Processing GPR data is essential as it can highlight information related to the purpose of the survey. There are many cases in which the subsurface features of interest are detectable from the raw data. Processing, however, can be used to amplify the recorded signals, reduce unwanted noise, and consequently produce a final image which is not only more easily interpreted, but also more understandable and presentable to the end-user or client. Processing is also inevitable in the case of multi-offset GPR data in order to extract the desired subsurface information, such as the EM wave propagation velocity.

Similarly, image reconstruction techniques can play an important role in interpreting the data as well as presenting it. Generally, GPR data are recorded in the form of onedimensional (1D) signals, known as traces. The collected traces can undergo different coordinate transforms and can also be visualized in several different ways in order to provide subsurface information in both horizontal and vertical directions, allowing us to "see the unseen" (Wai-Lok Lai et., al, 2018). Typical visualization methods include twodimensional (2D) reflection profiles, three-dimensional (3D) volumes, and time/depth slices.

Nowadays, most GPR data visualization and processing software, are proprietary, and provided with the GPR system itself, by the same manufacturer, and often at additional cost. Moreover, these software packages cannot be used to process data generated by GPR systems of different manufacturers, and usually have simplified and/or a limited range of processing tools (especially for MF data) as their use is mainly intended for people not fully experienced with the GPR and/or the seismic reflection method, from which many GPR processing techniques have been adopted.

MATLAB (, 2020) is a high-level scripting/programming language, generally easy to master due to its simple syntax, and widely used in academia for visualizing and analyzing different kind of engineering and scientific data. MATLAB offers a rich toolbox set for matrix manipulation and mathematical tasks, has a highly active community, and supports the development of scientific analysis applications that integrate GUI in a variety of ways such as visual design environments (e.g. GUIDE, App Designer).
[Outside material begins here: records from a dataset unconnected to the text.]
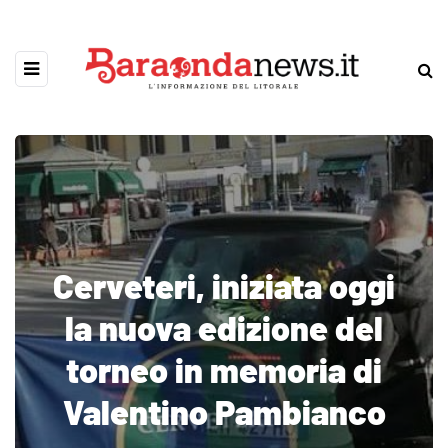
Cerveteri, iniziata oggi
la nuova edizione del
torneo in memoria di
Valentino Pambianco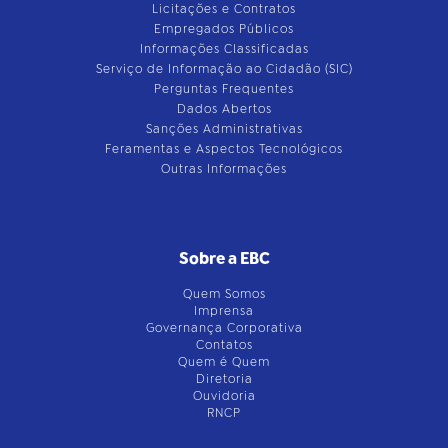
Licitações e Contratos
Empregados Públicos
Informações Classificadas
Serviço de Informação ao Cidadão (SIC)
Perguntas Frequentes
Dados Abertos
Sanções Administrativas
Feramentas e Aspectos Tecnológicos
Outras Informações
Sobre a EBC
Quem Somos
Imprensa
Governança Corporativa
Contatos
Quem é Quem
Diretoria
Ouvidoria
RNCP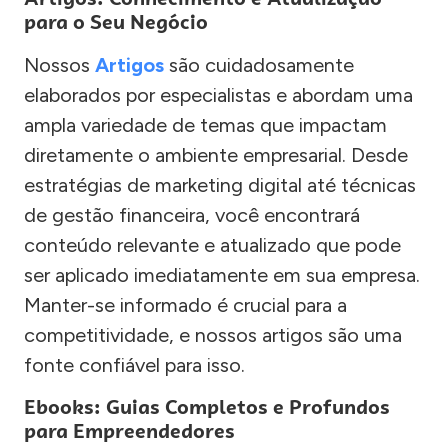
para o Seu Negócio
Nossos
Artigos
são cuidadosamente
elaborados por especialistas e abordam uma
ampla variedade de temas que impactam
diretamente o ambiente empresarial. Desde
estratégias de marketing digital até técnicas
de gestão financeira, você encontrará
conteúdo relevante e atualizado que pode
ser aplicado imediatamente em sua empresa.
Manter-se informado é crucial para a
competitividade, e nossos artigos são uma
fonte confiável para isso.
Ebooks: Guias Completos e Profundos
para Empreendedores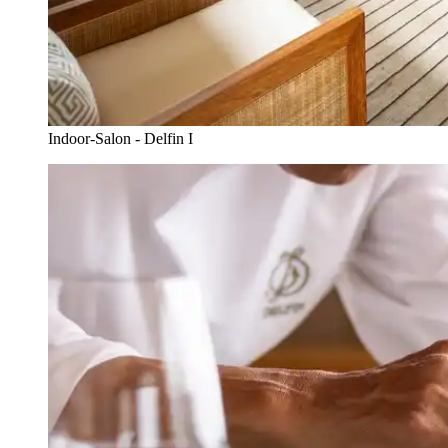
Indoor-Salon - Delfin I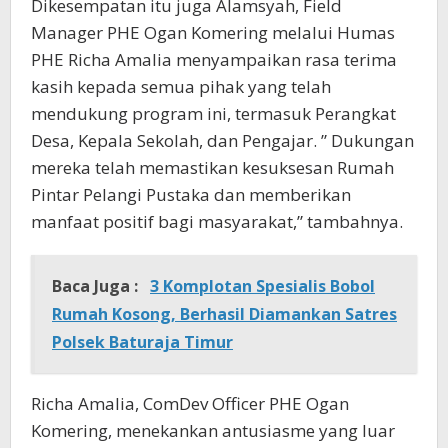
Dikesempatan itu juga Alamsyah, Field
Manager PHE Ogan Komering melalui Humas
PHE Richa Amalia menyampaikan rasa terima
kasih kepada semua pihak yang telah
mendukung program ini, termasuk Perangkat
Desa, Kepala Sekolah, dan Pengajar. ” Dukungan
mereka telah memastikan kesuksesan Rumah
Pintar Pelangi Pustaka dan memberikan
manfaat positif bagi masyarakat,” tambahnya.
Baca Juga :
3 Komplotan Spesialis Bobol
Rumah Kosong, Berhasil Diamankan Satres
Polsek Baturaja Timur
Richa Amalia, ComDev Officer PHE Ogan
Komering, menekankan antusiasme yang luar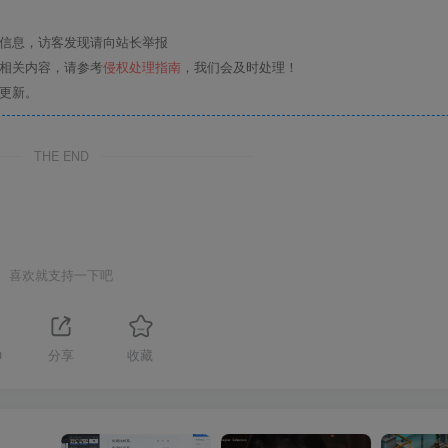
关信息，访客发现请向站长举报
的相关内容，请参考
侵权处理指南
，我们会及时处理！
更新。
THE END
喜欢就支持一下吧
0
分享
收藏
In this work we present a MATLAB-based software with a user-friendly GUI for visualizing and processing GPR data. The software supports various file formats from different GPR manufacturers as well as the ability to handle simulation data from gprMax (Warren et., al, 2016). It consists of three different modules: the main 2D module which can handle both SF and MF GPR data including from newly developed GPR systems with multi-concurrent sampling receivers (Diamanti et al., 2018); the common midpoint (CMP)/wide-angle reflection-refraction (WARR) velocity analysis module which incorporates an interactive GUI tool, different types of velocity spectra as well as stacking methods; and the 3D module for creating 3D volumetric data and time/depth slices.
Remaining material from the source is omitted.